README.md

# Data Structure Agnostic Key-Value Library for Erlang

Introducing a simple library tailored for Erlang's common key-value data
structures.  Currently it ships supporting proplists, maps, and dicts (with a
built-in handler). It can be further expanded to support new types with the
handler system.  With a universal interface, seamlessly convert between
structures and harness additional functionalities not natively found in some,
or even any, of these data types. Just "do the damn thing" without sweating
about the underlying structure.

Contemplating an upgrade for a legacy app from proplists to maps? This tool's
got your back. With `ds`, maintain consistent calls for a smooth, hassle-free
transition.

## Important Links

* [Announcement on the Erlang Forums](https://erlangforums.com/t/2813)
* [Github](https://github.com/choptastic/erlang_ds)
* [Hex](https://hex.pm/packages/erlang_ds)

## Key Points to Remember

* The central module is `ds`. For instance, to fetch values, use `ds:get`.
* Calls are designed for brevity.
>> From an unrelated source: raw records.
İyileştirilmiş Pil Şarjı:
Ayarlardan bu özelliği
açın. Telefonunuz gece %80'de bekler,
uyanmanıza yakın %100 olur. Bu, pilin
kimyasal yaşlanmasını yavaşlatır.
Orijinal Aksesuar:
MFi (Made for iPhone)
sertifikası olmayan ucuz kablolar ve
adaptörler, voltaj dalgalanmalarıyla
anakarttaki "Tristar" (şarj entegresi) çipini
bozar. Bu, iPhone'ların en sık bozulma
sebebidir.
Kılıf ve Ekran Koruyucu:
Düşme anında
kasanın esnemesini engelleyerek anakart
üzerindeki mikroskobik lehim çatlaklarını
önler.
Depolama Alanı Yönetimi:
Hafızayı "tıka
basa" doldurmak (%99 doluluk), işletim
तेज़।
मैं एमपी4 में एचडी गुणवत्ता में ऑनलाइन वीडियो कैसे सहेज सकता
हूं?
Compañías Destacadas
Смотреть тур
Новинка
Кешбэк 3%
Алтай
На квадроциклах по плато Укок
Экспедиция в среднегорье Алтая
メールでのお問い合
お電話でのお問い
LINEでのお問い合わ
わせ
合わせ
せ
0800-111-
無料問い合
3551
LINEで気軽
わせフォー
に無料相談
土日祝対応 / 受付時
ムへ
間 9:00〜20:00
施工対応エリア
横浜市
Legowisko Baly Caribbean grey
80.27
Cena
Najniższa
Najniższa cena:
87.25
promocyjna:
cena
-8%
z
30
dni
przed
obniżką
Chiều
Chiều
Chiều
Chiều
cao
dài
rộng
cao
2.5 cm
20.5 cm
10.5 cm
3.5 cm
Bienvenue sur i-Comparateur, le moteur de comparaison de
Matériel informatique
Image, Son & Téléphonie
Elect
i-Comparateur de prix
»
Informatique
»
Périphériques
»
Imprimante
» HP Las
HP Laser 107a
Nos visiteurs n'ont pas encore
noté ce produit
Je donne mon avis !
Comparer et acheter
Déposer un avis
Hence, `ds:get` is favored over
  `proplist:get_value`. The choice of using `ds` with the `D` and `S` keys
  adjacent to eachother is fully intentional for typing speed.
* The supported structures are
  [maps](https://www.erlang.org/doc/man/maps.html),
  and `{Key,Value}` tuple
  lists, the latter generally referred in this document as
  [proplists](https://www.erlang.org/doc/man/proplists.html), although
  `{Key,Value}` tuple lists are technically only a subset of proplists.
  [dicts](https://www.erlang.org/doc/man/dict.html) are also supported with the
  use of handler module that's shipped with `erlang_ds`.
* Calls are structure-agnostic with the supported types - meaning the calls
  will work regardless of the data structure type (as long as the type is
  supported).
* Functions that return a modified version of the provided data, such as
  `ds:set(Obj, Key, Value)`, ensure the returned structure matches the input.
  For example, if `Obj` is a map, the output is also a map.
* Typically, `Obj` (the data structure we're working with) is the
  firstargument, contrasting the common Erlang practice of making it the last
  argument.
* In most cases, when a `Default` value exists, it's positioned as the
  function's last argument. E.g., `ds:get(Obj, Key, DefaultValue)`.
* **Discussion Point**: The default return for missing values is either an
  empty string (`""`) or an empty list (`[]`). If this isn't favorable, we're
  open to making it configurable.

## Modified Syntax Plugin (*experimental*/optional)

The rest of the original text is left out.